Entries provided:
^^^^^^^^^^^^^^^^

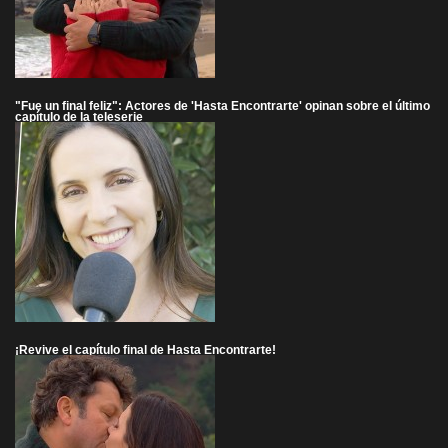
"Fue un final feliz": Actores de 'Hasta Encontrarte' opinan sobre el último
capítulo de la teleserie
¡Revive el capítulo final de Hasta Encontrarte!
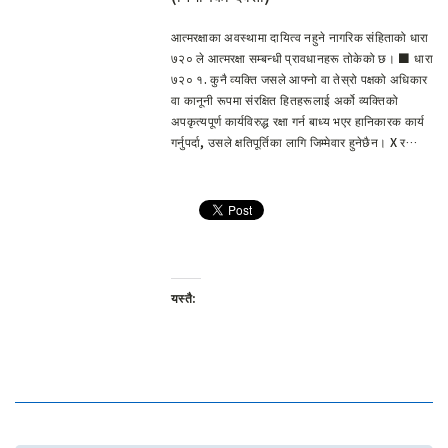
आत्मरक्षाका अवस्थामा दायित्व नहुने नागरिक संहिताको धारा
७२० ले आत्मरक्षा सम्बन्धी प्रावधानहरू तोकेको छ। ■ धारा
७२० १. कुनै व्यक्ति जसले आफ्नो वा तेस्रो पक्षको अधिकार
वा कानूनी रूपमा संरक्षित हितहरूलाई अर्को व्यक्तिको
अपकृत्यपूर्ण कार्यविरुद्ध रक्षा गर्न बाध्य भएर हानिकारक कार्य
गर्नुपर्दा, उसले क्षतिपूर्तिका लागि जिम्मेवार हुनेछैन। X र…
यस्तै:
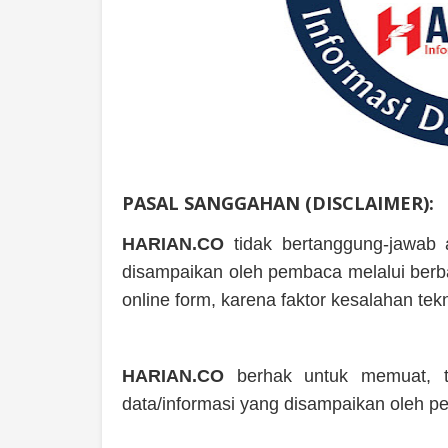
PASAL SANGGAHAN (DISCLAIMER):
HARIAN.CO
tidak bertanggung-jawab a
disampaikan oleh pembaca melalui berbag
online form, karena faktor kesalahan te
HARIAN.CO
berhak untuk memuat, t
data/informasi yang disampaikan oleh p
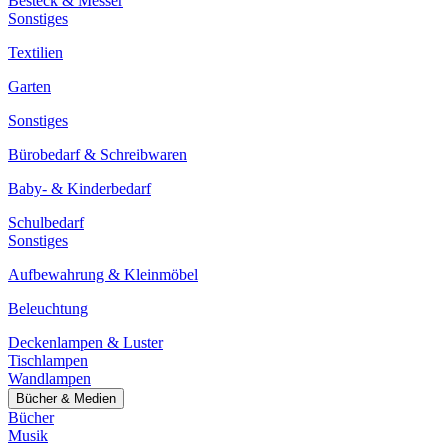
Besteck & Messer
Sonstiges
Textilien
Garten
Sonstiges
Bürobedarf & Schreibwaren
Baby- & Kinderbedarf
Schulbedarf
Sonstiges
Aufbewahrung & Kleinmöbel
Beleuchtung
Deckenlampen & Luster
Tischlampen
Wandlampen
Bücher & Medien
Bücher
Musik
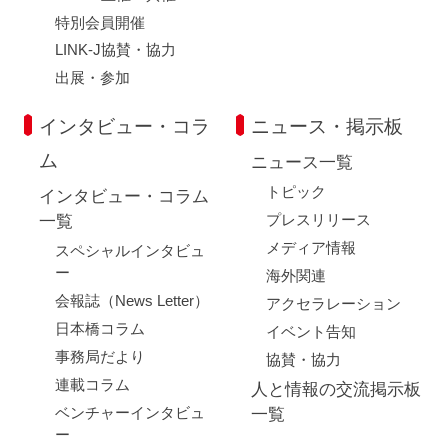
特別会員開催
LINK-J協賛・協力
出展・参加
インタビュー・コラ
ニュース・掲示板
ム
ニュース一覧
トピック
インタビュー・コラム
プレスリリース
一覧
メディア情報
スペシャルインタビュ
ー
海外関連
会報誌（News Letter）
アクセラレーション
日本橋コラム
イベント告知
事務局だより
協賛・協力
連載コラム
人と情報の交流掲示板
ベンチャーインタビュ
一覧
ー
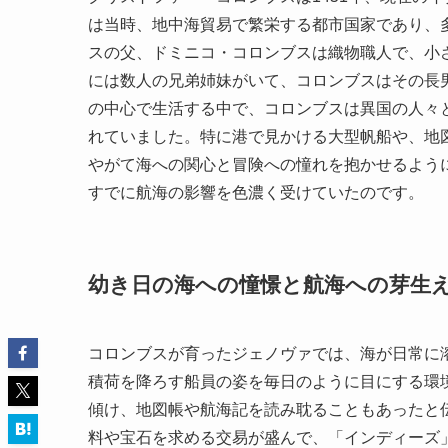
は当時、地中海貿易で繁栄する都市国家であり、
スの父、ドミニコ・コロンブスは織物職人で、小
には数人の兄弟姉妹がいて、コロンブスはその長
の中心で生活する中で、コロンブスは異国の人々
れていました。特に港で見かける大型帆船や、地
やがて海への関心と冒険への憧れを抱かせるよう
すでに航海の影響を色濃く受けていたのです。
幼き日の海への憧憬と航海への芽生
コロンブスが育ったジェノヴァでは、海が日常に
積荷を降ろす船員の姿を毎日のように目にする環
傾け、地図帳や航海記を読み耽ることもあったと
料や宝石を求める交易が盛んで、「インディーズ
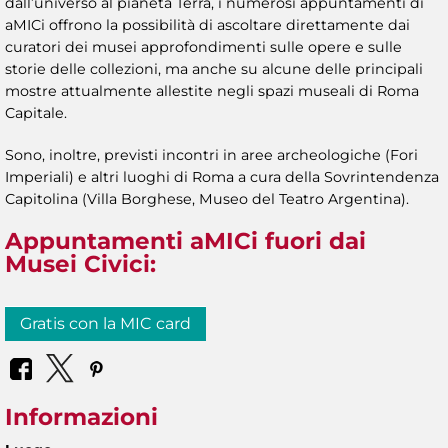
dall’universo al pianeta Terra, i numerosi appuntamenti di
aMICi offrono la possibilità di ascoltare direttamente dai
curatori dei musei approfondimenti sulle opere e sulle
storie delle collezioni, ma anche su alcune delle principali
mostre attualmente allestite negli spazi museali di Roma
Capitale.
Sono, inoltre, previsti incontri in aree archeologiche (Fori
Imperiali) e altri luoghi di Roma a cura della Sovrintendenza
Capitolina (Villa Borghese, Museo del Teatro Argentina).
Appuntamenti aMICi fuori dai
Musei Civici:
Gratis con la MIC card
Informazioni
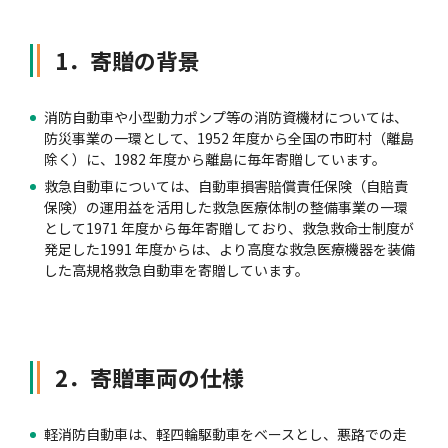
1．寄贈の背景
消防自動車や小型動力ポンプ等の消防資機材については、
防災事業の一環として、1952 年度から全国の市町村（離島
除く）に、1982 年度から離島に毎年寄贈しています。
救急自動車については、自動車損害賠償責任保険（自賠責
保険）の運用益を活用した救急医療体制の整備事業の一環
として1971 年度から毎年寄贈しており、救急救命士制度が
発足した1991 年度からは、より高度な救急医療機器を装備
した高規格救急自動車を寄贈しています。
2．寄贈車両の仕様
軽消防自動車は、軽四輪駆動車をベースとし、悪路での走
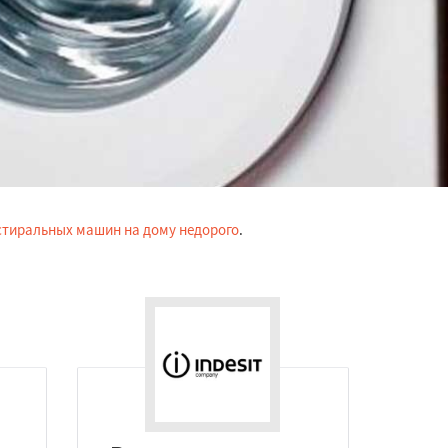
стиральных машин на дому недорого
.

^^^^^^^^^^^^^^^^

What to produce: List every line from the entries above in which "aMICi" appears.

Answer to this task:
aMICi offrono la possibilità di ascoltare direttamente dai
Appuntamenti aMICi fuori dai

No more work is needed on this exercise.